Wien/Shanghai/Tokyo (TP/OTS) - Der österreichische Tourismus konnte sich im vergangenen Jahr trotz wirtschaftlich schwieriger Lage gut behaupten. "Mit der Nahmarktkampagne 2009, ermöglicht durch ein Sonderbudget von Wirtschaftsministerium und Wirtschaftskammer, haben wir bei den inländischen Gästen sowie den Urlaubern aus Nahmärkten wie Deutschland, Italien, der Schweiz und der Tschechischen Republik voll gepunktet und unser Potenzial optimal ausgeschöpft", zeigt sich Dr.
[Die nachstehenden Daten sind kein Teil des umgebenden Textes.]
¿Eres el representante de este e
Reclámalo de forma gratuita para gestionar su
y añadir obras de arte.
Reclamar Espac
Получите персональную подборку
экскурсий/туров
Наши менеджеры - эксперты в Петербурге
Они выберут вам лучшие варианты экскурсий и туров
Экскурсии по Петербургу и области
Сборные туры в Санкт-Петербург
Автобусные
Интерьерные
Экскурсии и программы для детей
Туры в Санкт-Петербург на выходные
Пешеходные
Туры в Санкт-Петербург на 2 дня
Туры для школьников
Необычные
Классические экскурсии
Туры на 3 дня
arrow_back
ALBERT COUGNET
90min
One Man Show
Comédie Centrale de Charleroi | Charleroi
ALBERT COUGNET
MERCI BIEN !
Petra Stolba, Geschäftsführerin der Österreich Werbung erfreut. Auch 2010 werde man wieder besondere Akzente bei der Bewerbung des Inlandsmarkts und der Nahmärkte setzen. "Dennoch werden wir die Internationalisierung, das Bemühen um Gäste aus den Fern- und Wachstumsmärkten, nicht vernachlässigen. Mit 30 Vertretungen werden wir weltweit 40 Märkte bearbeiten und unser Expertenwissen um Marke, Märkte und Marketing einsetzen", so Stolba.
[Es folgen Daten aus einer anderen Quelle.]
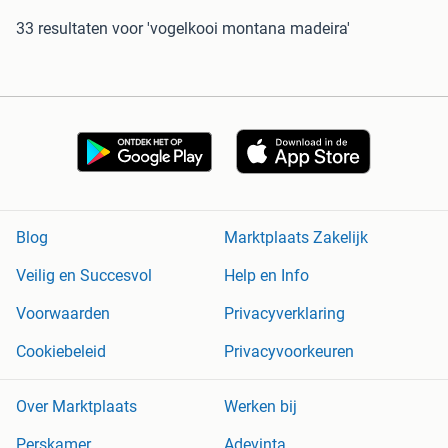
33 resultaten
voor 'vogelkooi montana madeira'
Blog
Marktplaats Zakelijk
Veilig en Succesvol
Help en Info
Voorwaarden
Privacyverklaring
Cookiebeleid
Privacyvoorkeuren
Over Marktplaats
Werken bij
Perskamer
Adevinta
Nach den USA sind Japan und China, nach Ankünften gerechnet, die wichtigsten Fernmärkte. "Mehr als 350.000 Gäste können wir pro Jahr aus diesen beiden Ländern begrüßen", berichtet Stolba. Nach dem Jubiläumsjahr 2009, in dem 140 Jahre diplomatische Beziehungen zwischen Japan und Österreich gefeiert wurden, steht 2010 ganz im Zeichen der EXPO in Shanghai, die mit erwarteten 70 Millionen Besuchern bisherige Rekorde zu brechen verspricht. Die EXPO-Beteiligung Österreichs hat das Ziel, die österreichisch-chinesischen Beziehungen auf wirtschaftlicher, touristischer und kultureller Ebene nachhaltig zu vertiefen. "Für uns bietet die EXPO natürlich auch die Chance, touristisch stark auf Österreich aufmerksam zu machen" so Stolba.

Innovative Präsentation des Urlaubslands Österreich bei der EXPO 2010

Mitten in der Metropole Shanghai präsentieren sich von 1. Mai bis 31. Oktober 2010 auf einer Fläche von 5,3 km2 240 Staaten und Organisationen unter dem Leitmotiv "Better City - Better Life". Österreich beteiligt sich an der Weltausstellung mit einem rund 2.000 m2 großen Pavillon mit glänzender, Porzellan ähnlicher Außenfläche in Rot und Weiß.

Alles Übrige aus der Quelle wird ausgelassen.